Federico Abad

Cuando Rafael entró en mi vida

Rafael Balsera entró en mi vida cuando yo tenía seis años. Buscó una fórmula para acogerme en el colegio que él dirigía, Nuestra Señora de Linares, cuando mi madre se desesperaba por no encontrarme plaza en ningún colegio público, pues eran entonces muy pocos y estaban abarrotados.

No llegué a recibir clases de él porque ya había ganado las oposiciones a dirección, aunque sí era para nosotros una figura protectora, atento a cuanto sucedía tras sus gruesas gafas de miope. De vez en cuando se dejaba caer por nuestra aula y pronunciaba alguna inconveniencia simpática que distendía el tono solemne –solo en apariencia– con el que se investían nuestros maestros.

Mucho más tarde, cuando llegada mi adolescencia me acogió en el círculo estrecho de sus Discípulos –así, con mayúsculas–, logré comprender que sus apariciones eran cargas de profundidad, y no dirigidas precisamente a ostentar su soberanía, sino todo lo contrario: a preservar el clima de libertad que con grandes dosis de diplomacia y mucho, muchísimo tacto, había conseguido crear en el colegio de Valdeolleros mientras el nacionalcatolicismo seguía soplando con fuerza en la calle y en las escuelas.

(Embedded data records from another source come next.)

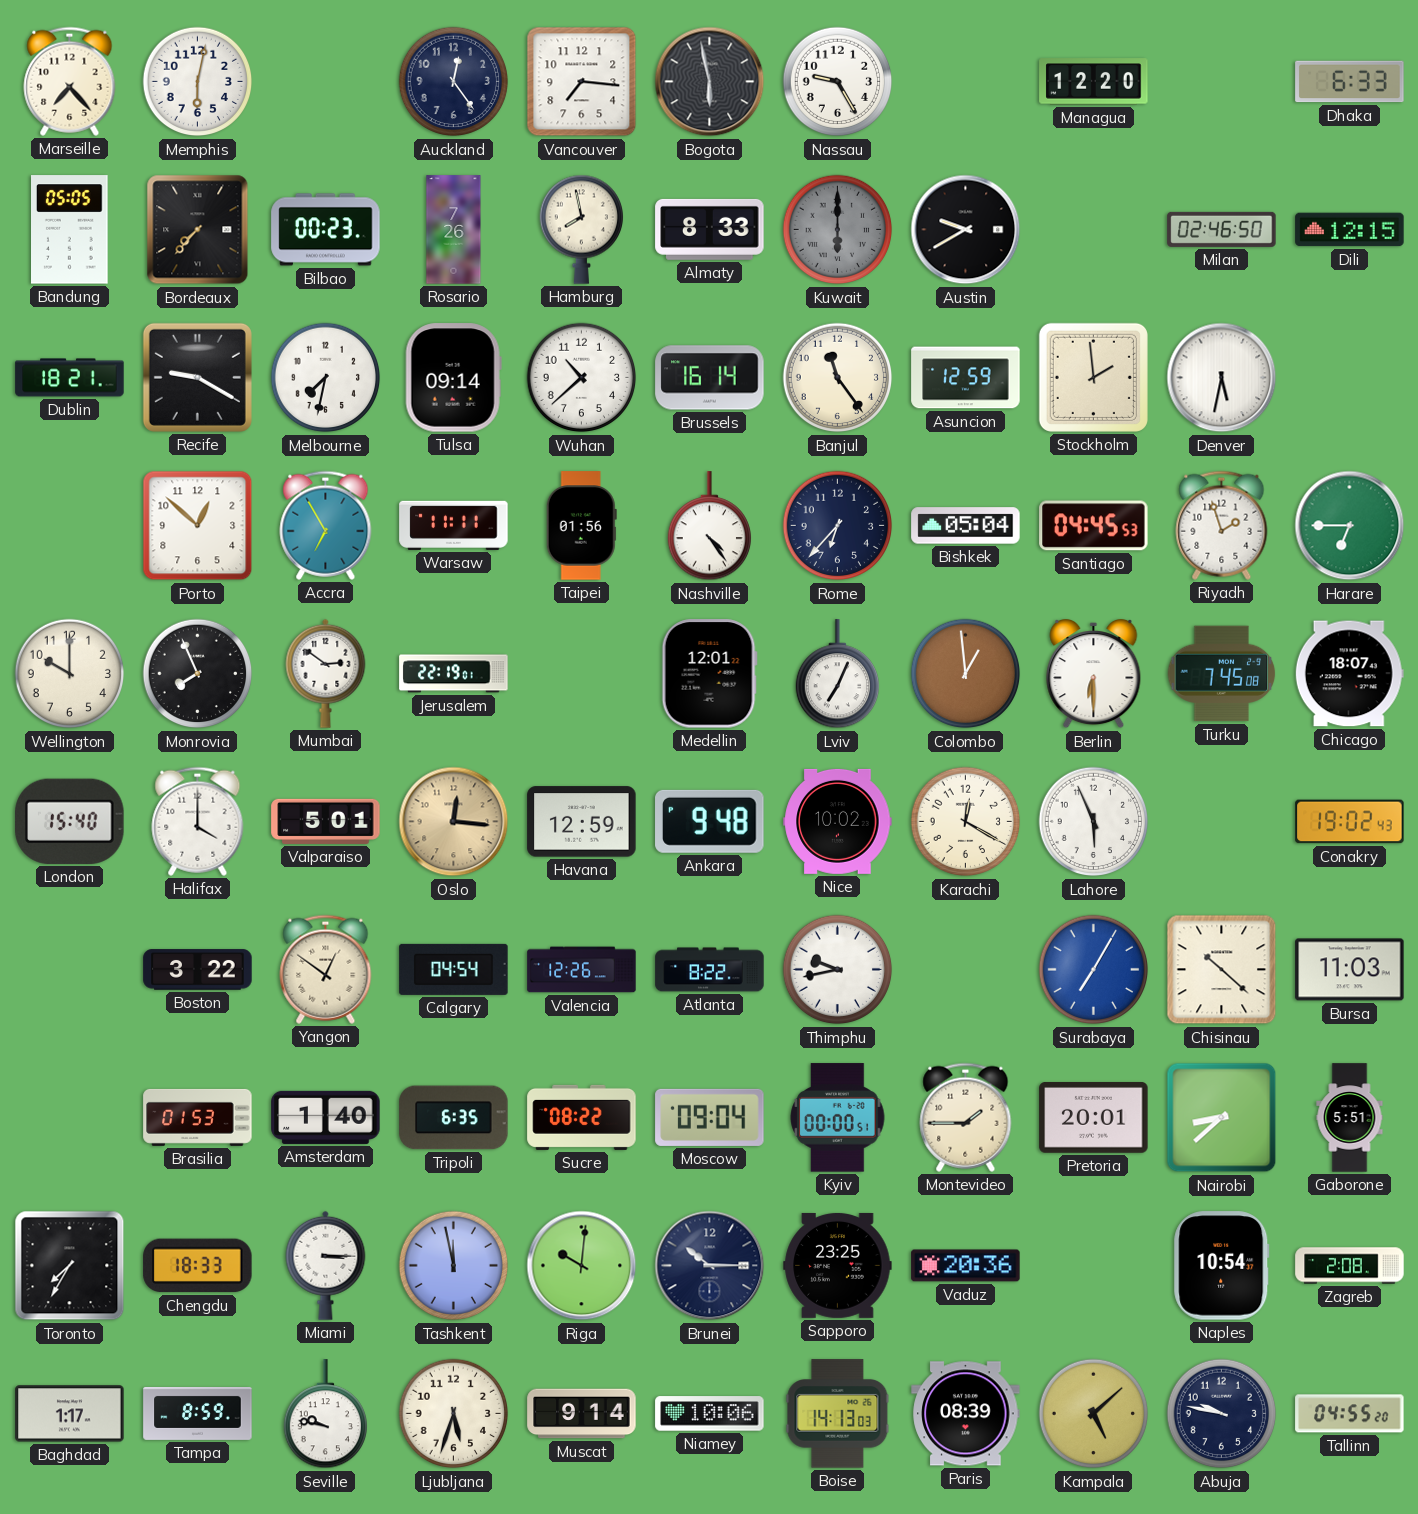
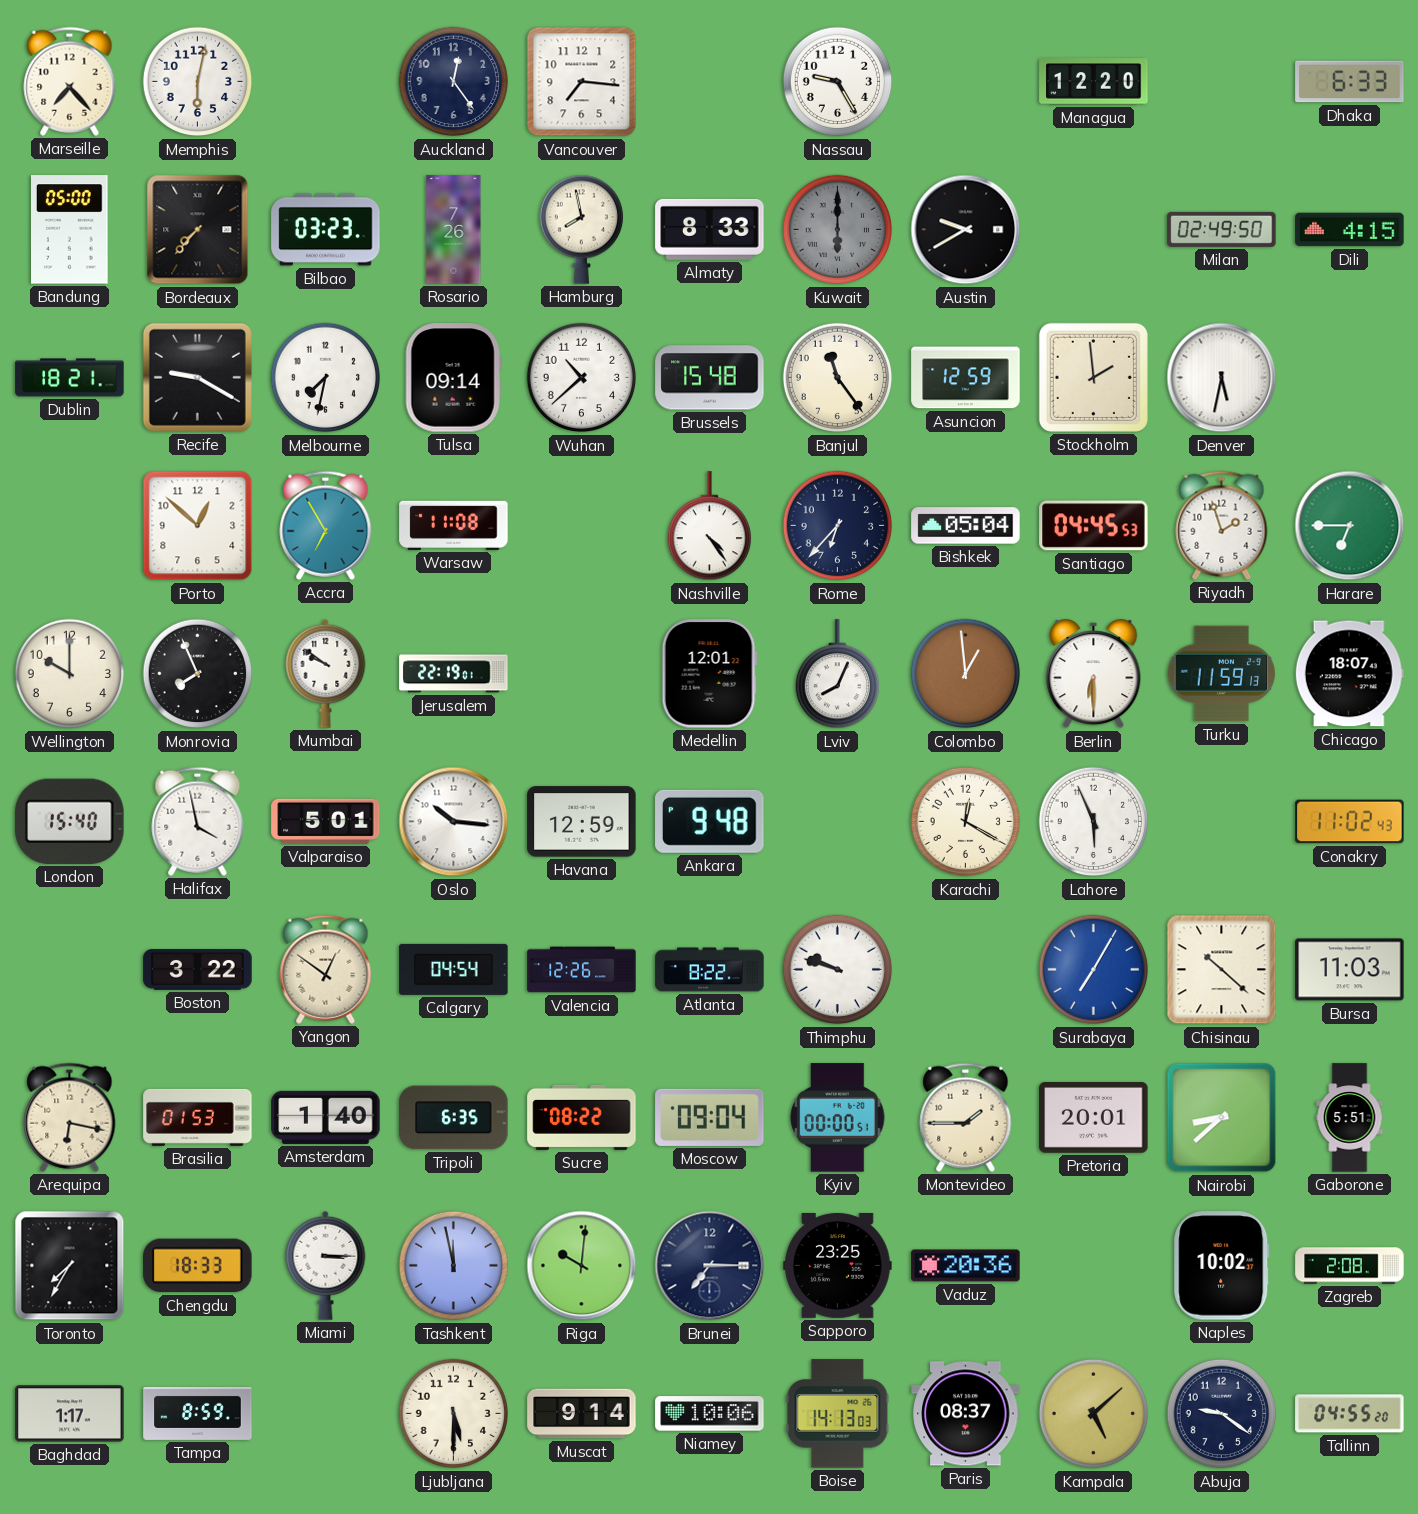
Bogota: 5:58 -> none
Bandung: 05:05 -> 05:00
Bilbao: 00:23 -> 03:23
Milan: 02:46 -> 02:49
Dili: 12:15 -> 4:15
Brussels: 16:14 -> 15:48
Warsaw: 11:11 -> 11:08
Taipei: 01:56 -> none
Mumbai: 2:51 -> 9:51
Lviv: 7:04 -> 8:04
Turku: 7:45 -> 11:59
Halifax: 4:00 -> 3:58
Oslo: 12:16 -> 10:16
Oslo dial: champagne -> white
Nice: 10:02 -> none
Conakry: 19:02 -> 11:02
Thimphu: 9:43 -> 9:48
Arequipa: none -> 6:17
Brunei: 10:15 -> 7:15
Naples: 10:54 -> 10:02
Seville: 9:47 -> none
Ljubljana: 5:33 -> 5:30
Paris: 08:39 -> 08:37
Abuja: 9:47 -> 9:21
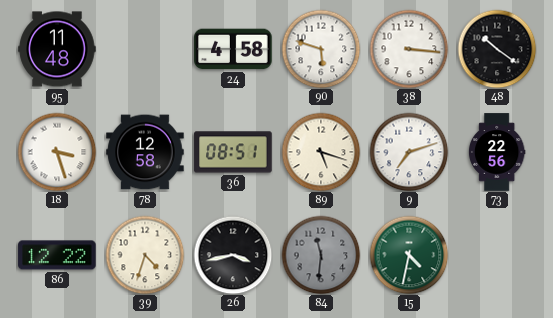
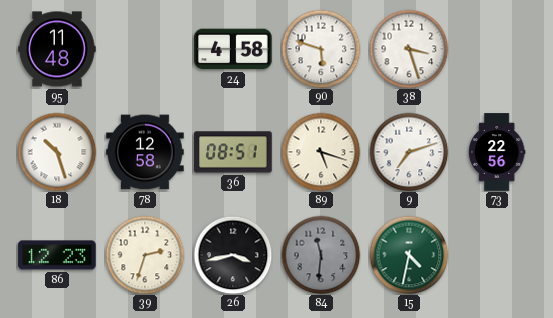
38: 3:16 -> 3:27
48: 10:21 -> none
18: 3:27 -> 10:27
86: 12:22 -> 12:23
39: 4:33 -> 2:33
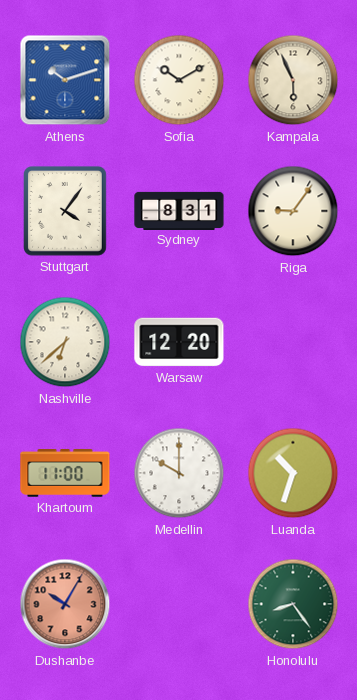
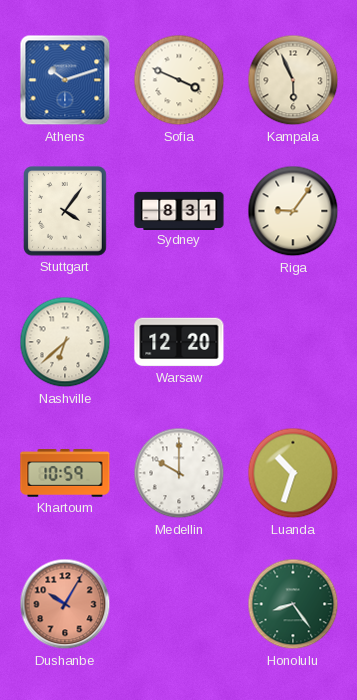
Sofia: 10:10 -> 3:49
Khartoum: 11:00 -> 10:59
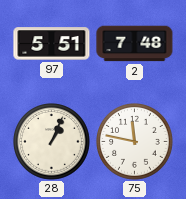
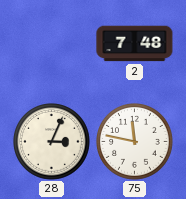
97: 5:51 -> none
28: 1:04 -> 3:04
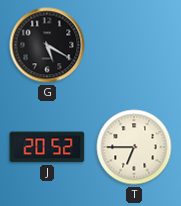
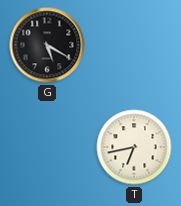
J: 20:52 -> none
T: 6:45 -> 6:43
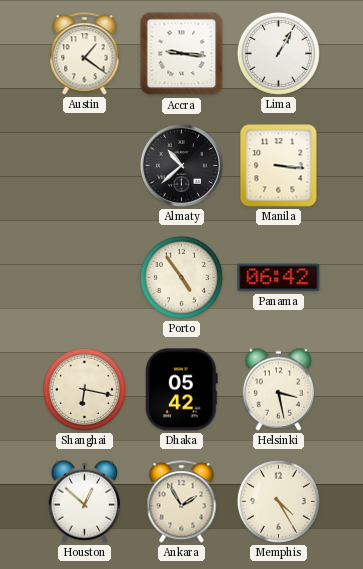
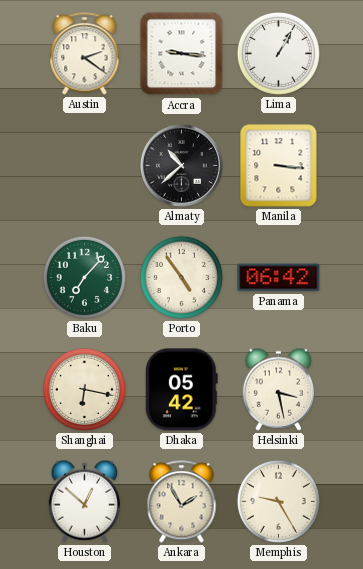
Austin: 1:21 -> 2:21
Baku: none -> 7:07
Memphis: 4:25 -> 9:25
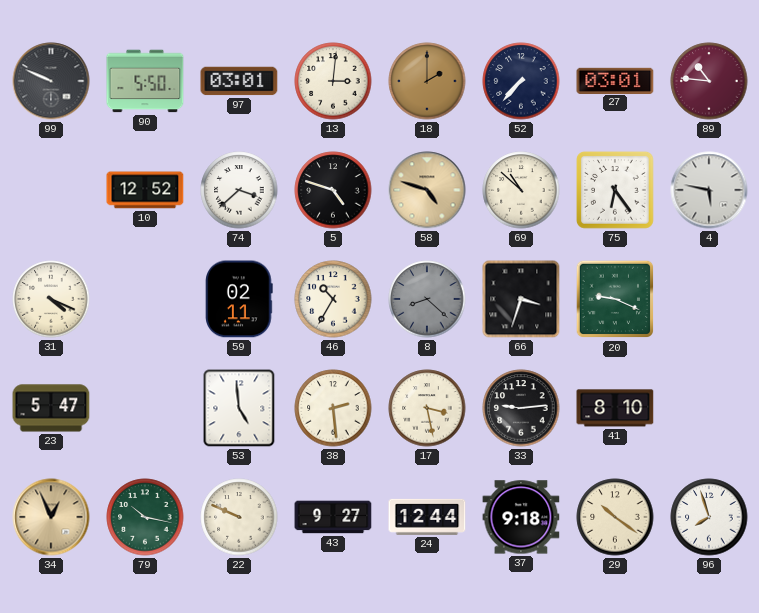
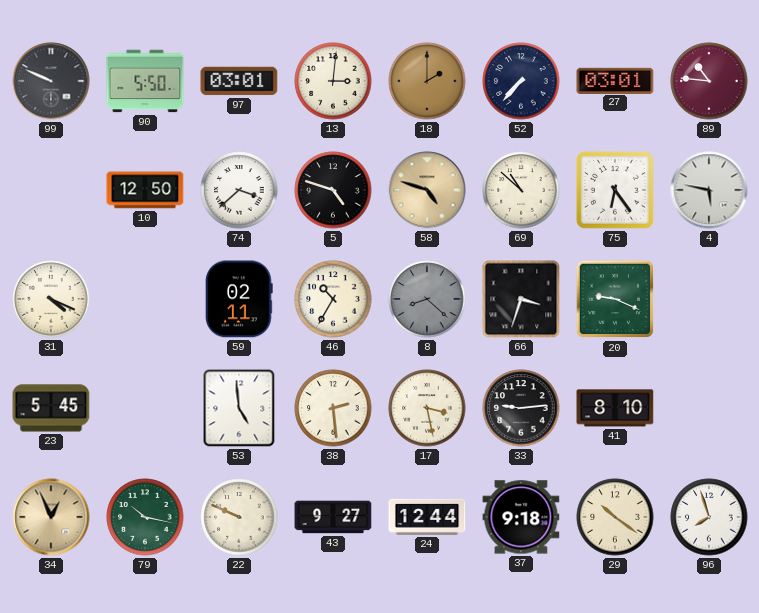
10: 12:52 -> 12:50
23: 5:47 -> 5:45
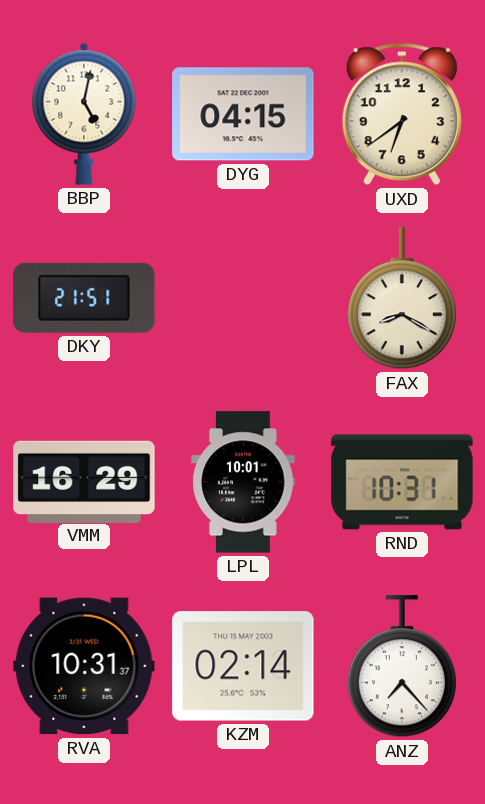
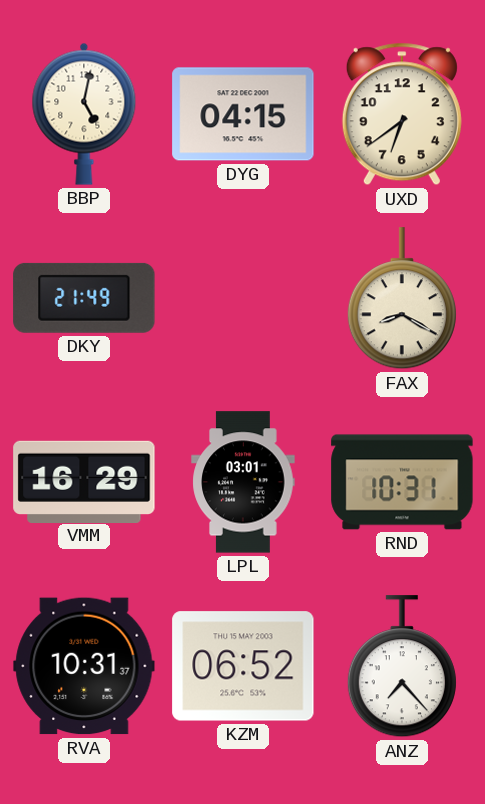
DKY: 21:51 -> 21:49
LPL: 10:01 -> 03:01
KZM: 02:14 -> 06:52
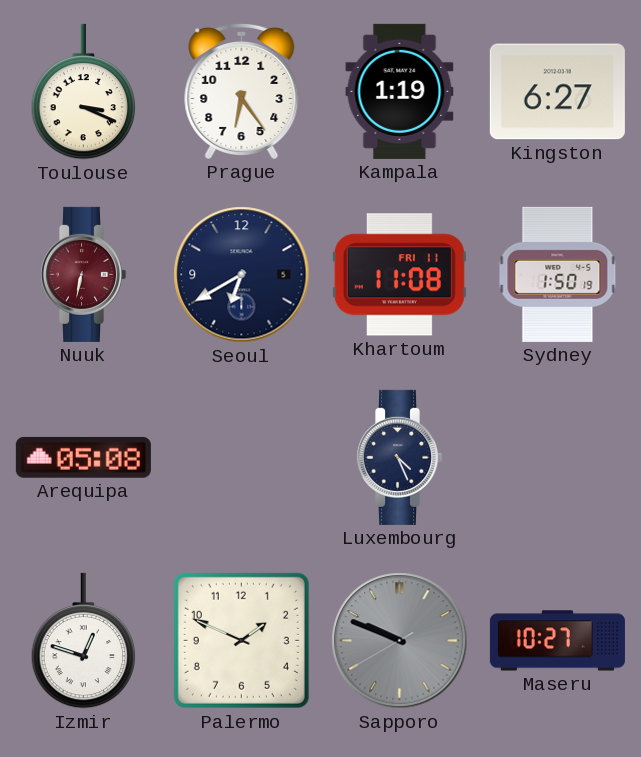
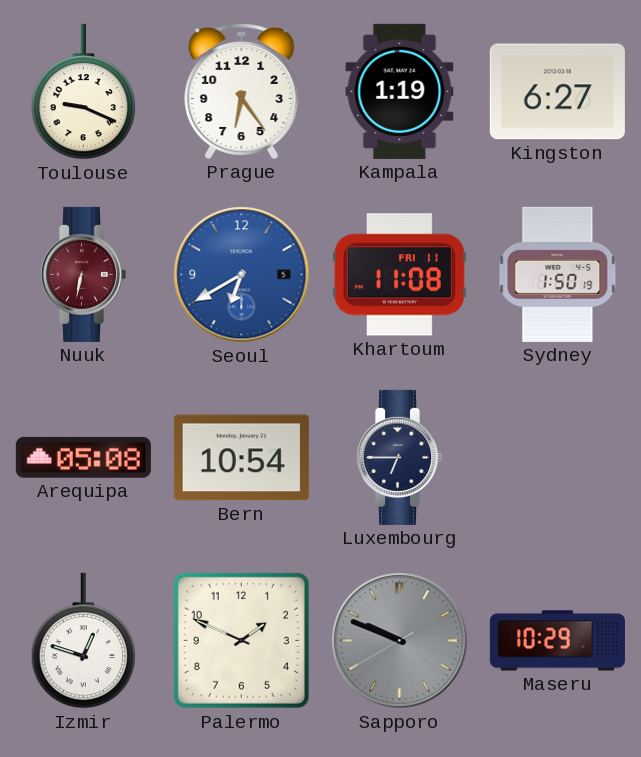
Toulouse: 3:19 -> 9:19
Seoul dial: navy -> blue
Bern: none -> 10:54
Luxembourg: 4:26 -> 6:45
Maseru: 10:27 -> 10:29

Tenía yo seis años cuando Rafael Balsera entró en mi vida, y ya no salió de ella hasta su muerte en 2008. Nuestras conversaciones podían durar lo que una cena o el trayecto desde el teatro o el cine hasta su casa, o un día de excursión por algún paraje de la provincia, o un viaje a París o a Tánger, donde tuvimos una bronca monumental que se tomó con sorna a su regreso. Duraran lo que durasen, aquellas conversaciones con Rafael resultaban excepcionales porque, al contrario de lo que suele ser habitual, nunca volvía yo a casa con las manos y la cabeza vacía.

Tenía Balsera un nosequé peculiar que hacía de él un enorme maestro. Pero lo curioso es que nunca, y digo bien, jamás, sentaba cátedra. Podía sacar lo mismo su faceta obsesiva, o la sarcástica, o la reivindicativa, o la doliente, o la juerguista, o la iluminada. Daba igual. Una vez tras otra constataba yo que sus palabras y sus actos me estaban moldeando y me ayudaban a crecer y a madurar como no habría imaginado.

En el fondo probablemente fuese una cuestión de generosidad. Vivimos unos tiempos en los que nos preocupa dedicarle nuestro tiempo a los demás, sufrimos una especie de avaricia vital. No era ese el caso de Rafael Balsera: repartía su tiempo y su persona con una esplendidez inusitada, y al hacerlo te enriquecía en el sentido textual del término. Él, que siempre huyó como alma que lleva el diablo de los fastos, de lo protocolario, de las solemnidades y hasta de los homenajes que pretendían brindarle, era sin embargo un salvoconducto a las altas esferas de la intelectualidad: «ayer estuve con Balsera y me dijo...», «acompañé a Balsera a ver...», «estuvimos departiendo con Balsera de...», y aquello me proporcionaba una legitimidad que nadie se atrevía nunca a cuestionarme, porque su palabra y su persona, por no haberse manchado de la vanidad que le circundaba, mereció siempre el máximo respeto. Quién lo diría de un iconoclasta de su talla.

Podría hablar también de su faceta de dramaturgo, aunque él mismo, con sus fobias, con su timidez –porque Rafael era en el fondo un tímido contumaz–, con esa humildad que lo mantenía alejado de los círculos del poder literario, fue siempre su mayor enemigo. Por mi parte, solo desearía que la posteridad le hiciese justicia a su excelente trilogía publicada, tras muchas vicisitudes, en 1999.